Problem to solve: When writing out the entries below, keep only the lines from the line with "ト・身長でサイズ選びに迷った時は、１サイズ小さ目をお奨めい" to the line with "تقديرًا لإسهاماته في مجال", both included, exactly as they are, and leave the pictures aside.

[Opening Records section]

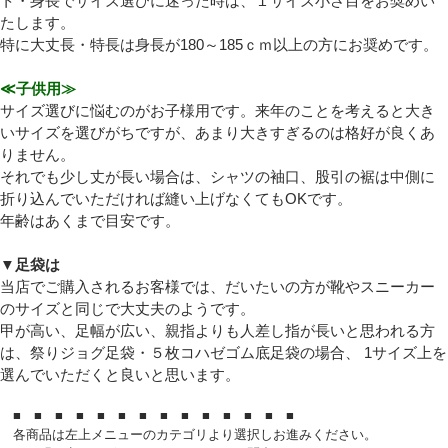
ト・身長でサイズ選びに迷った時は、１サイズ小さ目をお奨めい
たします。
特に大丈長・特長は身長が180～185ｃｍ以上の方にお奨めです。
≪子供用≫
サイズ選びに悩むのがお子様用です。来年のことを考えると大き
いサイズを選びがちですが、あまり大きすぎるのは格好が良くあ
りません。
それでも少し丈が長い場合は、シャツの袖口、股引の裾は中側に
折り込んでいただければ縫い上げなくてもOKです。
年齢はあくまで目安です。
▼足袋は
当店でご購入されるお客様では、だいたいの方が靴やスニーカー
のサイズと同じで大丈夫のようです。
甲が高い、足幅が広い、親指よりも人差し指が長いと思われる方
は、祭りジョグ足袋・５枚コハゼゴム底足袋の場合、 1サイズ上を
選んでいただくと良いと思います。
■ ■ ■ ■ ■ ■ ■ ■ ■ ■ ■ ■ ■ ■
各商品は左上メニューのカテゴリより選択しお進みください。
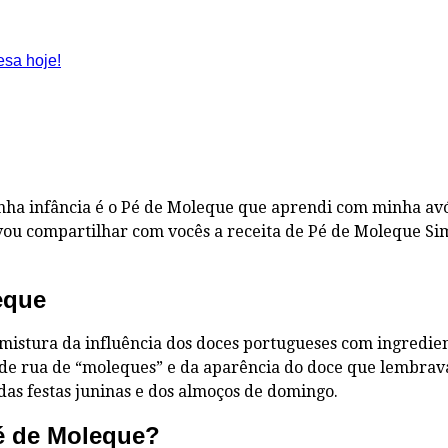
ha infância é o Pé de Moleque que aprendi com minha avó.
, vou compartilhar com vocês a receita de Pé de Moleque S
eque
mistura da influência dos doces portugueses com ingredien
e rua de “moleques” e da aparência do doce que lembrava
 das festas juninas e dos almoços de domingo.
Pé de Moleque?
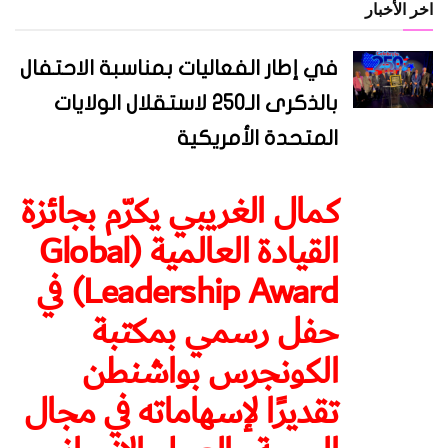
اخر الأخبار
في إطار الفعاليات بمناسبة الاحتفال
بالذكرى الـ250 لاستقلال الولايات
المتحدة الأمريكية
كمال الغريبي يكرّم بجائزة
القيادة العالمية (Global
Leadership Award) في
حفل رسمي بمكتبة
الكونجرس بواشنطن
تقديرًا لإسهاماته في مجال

[Closing Records section]
[Opening Records section]

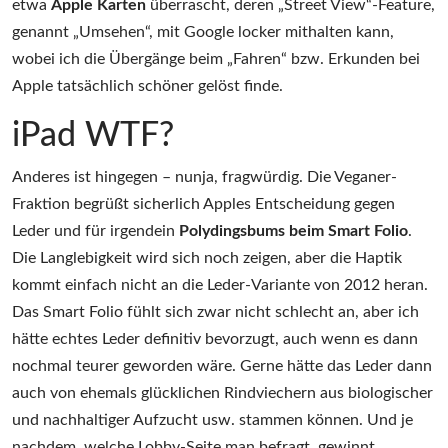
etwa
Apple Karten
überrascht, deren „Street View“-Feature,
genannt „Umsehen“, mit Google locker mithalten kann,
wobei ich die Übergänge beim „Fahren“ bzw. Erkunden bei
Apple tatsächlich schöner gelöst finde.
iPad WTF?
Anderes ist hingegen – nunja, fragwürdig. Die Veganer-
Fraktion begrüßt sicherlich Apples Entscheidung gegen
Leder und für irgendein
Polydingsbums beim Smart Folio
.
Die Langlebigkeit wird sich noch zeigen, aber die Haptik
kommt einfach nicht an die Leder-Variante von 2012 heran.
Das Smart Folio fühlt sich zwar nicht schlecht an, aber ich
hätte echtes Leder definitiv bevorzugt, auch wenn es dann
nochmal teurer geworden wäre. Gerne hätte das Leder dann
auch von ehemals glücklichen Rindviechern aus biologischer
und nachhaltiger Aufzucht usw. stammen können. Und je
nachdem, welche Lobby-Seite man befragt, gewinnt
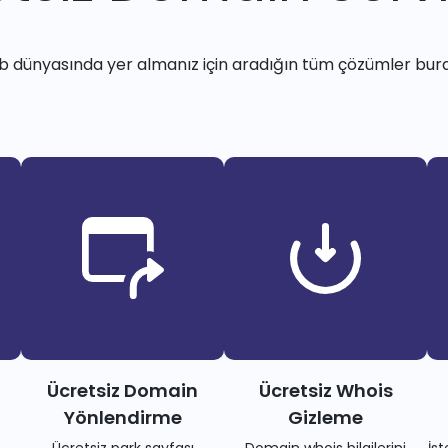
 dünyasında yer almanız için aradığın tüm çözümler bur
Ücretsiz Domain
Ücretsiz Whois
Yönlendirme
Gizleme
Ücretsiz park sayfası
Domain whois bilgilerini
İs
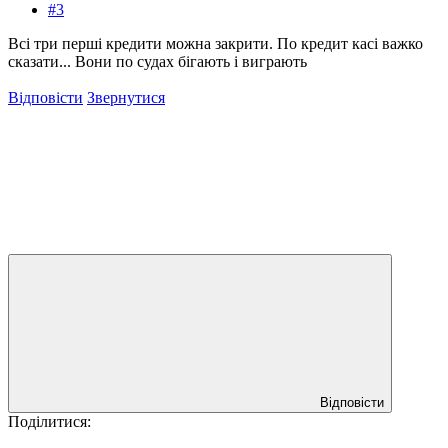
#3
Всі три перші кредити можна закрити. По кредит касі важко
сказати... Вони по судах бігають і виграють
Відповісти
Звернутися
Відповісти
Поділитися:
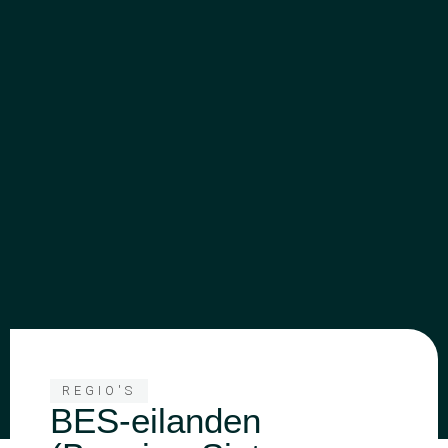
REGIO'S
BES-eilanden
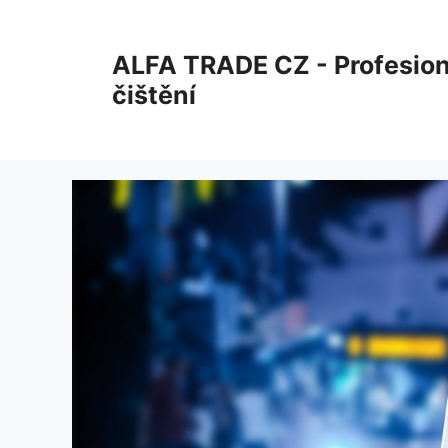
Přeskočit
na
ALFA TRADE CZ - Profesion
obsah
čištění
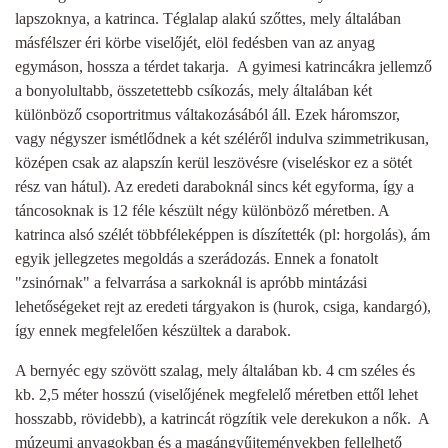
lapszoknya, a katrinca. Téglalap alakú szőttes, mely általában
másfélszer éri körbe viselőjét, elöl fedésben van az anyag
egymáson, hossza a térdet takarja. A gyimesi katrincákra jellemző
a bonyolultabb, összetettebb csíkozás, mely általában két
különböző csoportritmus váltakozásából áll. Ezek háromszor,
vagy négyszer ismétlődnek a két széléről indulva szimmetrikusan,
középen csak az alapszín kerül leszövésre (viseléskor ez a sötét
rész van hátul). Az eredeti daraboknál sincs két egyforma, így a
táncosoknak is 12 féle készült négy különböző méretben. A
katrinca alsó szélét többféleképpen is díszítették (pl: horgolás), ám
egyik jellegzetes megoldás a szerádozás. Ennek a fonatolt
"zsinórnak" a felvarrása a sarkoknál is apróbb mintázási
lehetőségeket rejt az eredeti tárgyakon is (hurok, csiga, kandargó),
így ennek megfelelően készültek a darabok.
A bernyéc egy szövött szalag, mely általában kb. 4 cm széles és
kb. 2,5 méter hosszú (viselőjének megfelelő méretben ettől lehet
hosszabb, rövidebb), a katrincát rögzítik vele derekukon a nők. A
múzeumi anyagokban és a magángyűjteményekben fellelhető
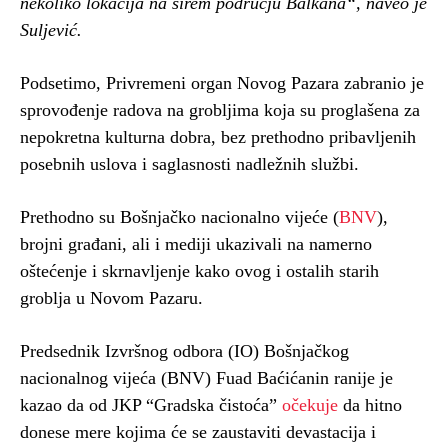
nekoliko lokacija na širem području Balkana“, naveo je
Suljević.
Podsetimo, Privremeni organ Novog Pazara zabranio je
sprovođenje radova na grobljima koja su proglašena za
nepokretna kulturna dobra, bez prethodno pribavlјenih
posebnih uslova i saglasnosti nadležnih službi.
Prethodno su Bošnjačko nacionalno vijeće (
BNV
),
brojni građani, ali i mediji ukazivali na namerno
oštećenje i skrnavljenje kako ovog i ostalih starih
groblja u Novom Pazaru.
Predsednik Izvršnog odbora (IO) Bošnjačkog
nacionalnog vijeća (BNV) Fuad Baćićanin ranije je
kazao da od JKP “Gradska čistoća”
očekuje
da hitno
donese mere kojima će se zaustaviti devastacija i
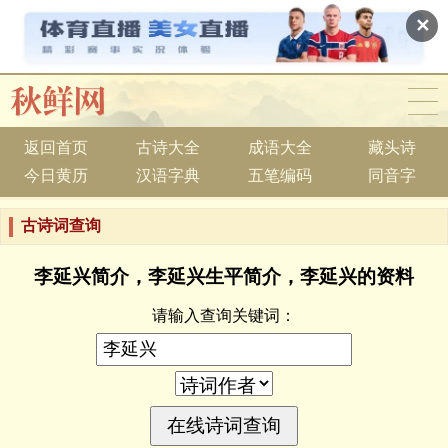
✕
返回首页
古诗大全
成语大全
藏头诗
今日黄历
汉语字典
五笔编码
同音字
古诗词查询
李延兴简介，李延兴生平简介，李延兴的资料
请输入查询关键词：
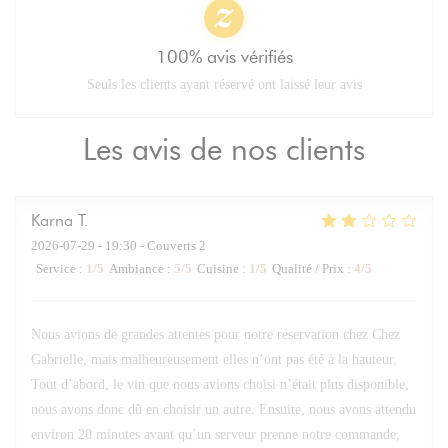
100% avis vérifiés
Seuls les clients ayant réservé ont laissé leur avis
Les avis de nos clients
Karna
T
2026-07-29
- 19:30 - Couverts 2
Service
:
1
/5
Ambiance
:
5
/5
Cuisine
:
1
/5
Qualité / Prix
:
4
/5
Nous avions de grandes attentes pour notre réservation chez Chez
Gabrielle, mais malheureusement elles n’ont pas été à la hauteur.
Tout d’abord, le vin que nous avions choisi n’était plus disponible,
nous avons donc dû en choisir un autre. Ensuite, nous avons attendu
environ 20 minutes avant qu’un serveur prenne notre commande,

[Closing Records section]

Answer for this exercise:
ト・身長でサイズ選びに迷った時は、１サイズ小さ目をお奨めい
たします。
特に大丈長・特長は身長が180～185ｃｍ以上の方にお奨めです。
≪子供用≫
サイズ選びに悩むのがお子様用です。来年のことを考えると大き
いサイズを選びがちですが、あまり大きすぎるのは格好が良くあ
りません。
それでも少し丈が長い場合は、シャツの袖口、股引の裾は中側に
折り込んでいただければ縫い上げなくてもOKです。
年齢はあくまで目安です。
▼足袋は
当店でご購入されるお客様では、だいたいの方が靴やスニーカー
のサイズと同じで大丈夫のようです。
甲が高い、足幅が広い、親指よりも人差し指が長いと思われる方
は、祭りジョグ足袋・５枚コハゼゴム底足袋の場合、 1サイズ上を
選んでいただくと良いと思います。
■ ■ ■ ■ ■ ■ ■ ■ ■ ■ ■ ■ ■ ■
各商品は左上メニューのカテゴリより選択しお進みください。
ha infância é o Pé de Moleque que aprendi com minha avó.
, vou compartilhar com vocês a receita de Pé de Moleque S
eque
mistura da influência dos doces portugueses com ingredien
e rua de “moleques” e da aparência do doce que lembrava
 das festas juninas e dos almoços de domingo.
Pé de Moleque?
اخر الأخبار
في إطار الفعاليات بمناسبة الاحتفال
بالذكرى الـ250 لاستقلال الولايات
المتحدة الأمريكية
كمال الغريبي يكرّم بجائزة
القيادة العالمية (Global
Leadership Award) في
حفل رسمي بمكتبة
الكونجرس بواشنطن
تقديرًا لإسهاماته في مجال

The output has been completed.